A ce titre, le petit film publicitaire animé baptisé Let's All go to the Lobby, d'une durée de 40 secondes et diffusé dans les salles américaines en 1957, incitant le public à se rendre dans le Hall du cinéma pour y acheter des friandises, est célèbre. Son importance historique a d'ailleurs été reconnue par la Bibliothèque du Congrès américain, qui l'a intégré dans son prestigieux catalogue en 2000.

Le voici, ci-dessous...

Dès le milieu des années cinquante et surtout dans les années 1960, les salles de cinéma subissent de plein fouet la concurrence de la télévision. Toutefois, la préparation et la consommation de popcorn dans les foyers américains ne sont pas très répandues; principalement en raison de la nécessité de certains ingrédients et ustensiles de cuisine Ad Hoc. Un produit changera ça, commercialisé sous le nom de EZ Pop. Il suffit juste à la ménagère de placer le récipient au-dessus d'une source de chaleur.

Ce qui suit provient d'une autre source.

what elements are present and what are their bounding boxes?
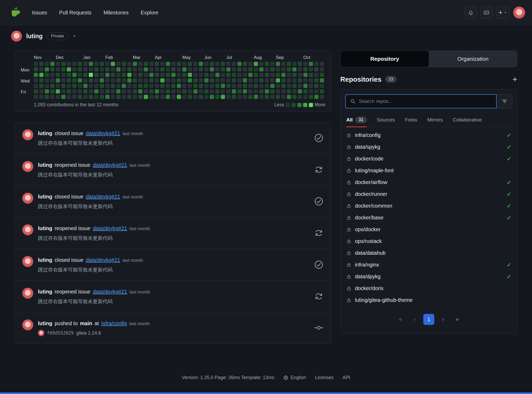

Voici une publicité de la marque, diffusée dans les foyers américains aux alentours de 1955 :

Et maintenant ?

Cette relation entre le popcorn et les films a en fait profondément transformé l'industrie elle-même. Avant la Grande Dépression, le popcorn vendu était essentiellement de couleur blanche; on trouvait alors peu de popcorn jaune, d'autant que son coût de fabrication était deux fois plus cher.

Rapidement, les exploitants de salles ont marqué leur préférence, qui allait au popcorn jaune, parce que sa couleur rappellait naturellement le beurre. Les clients et spectateurs quant à eux ont emboité le pas, préférant acheter ce popcorn jaune qui ressemble à celui qu'on mange dans les salles de cinéma. Les chiffres sont éloquents : à peine 10% des popcorn vendus dans les cinémas aux Etats-Unis sont de couleur blanche. Aux Etats-Unis toujours, la vente de boisson et nourriture représente entre 40 et 46% des revenus des salles, ce qui est absolument colossal.

Dans un rapport se penchant notamment sur les ressources des cinémas paru en 2016, l'avocat au Barreau de Paris Pierre Kopp, compare les chiffres d'affaires des principaux groupes du réseau de distribution de films, UGC, CGR et Gaumont Pathé.

Et de pointer que la vente de confiseries pèse en moyenne 14,97% du chiffre d'affaires. C'est davantage que la publicité, qui représente quant à elle 9,42%, avec des disparités importantes en fonction des réseaux de salles.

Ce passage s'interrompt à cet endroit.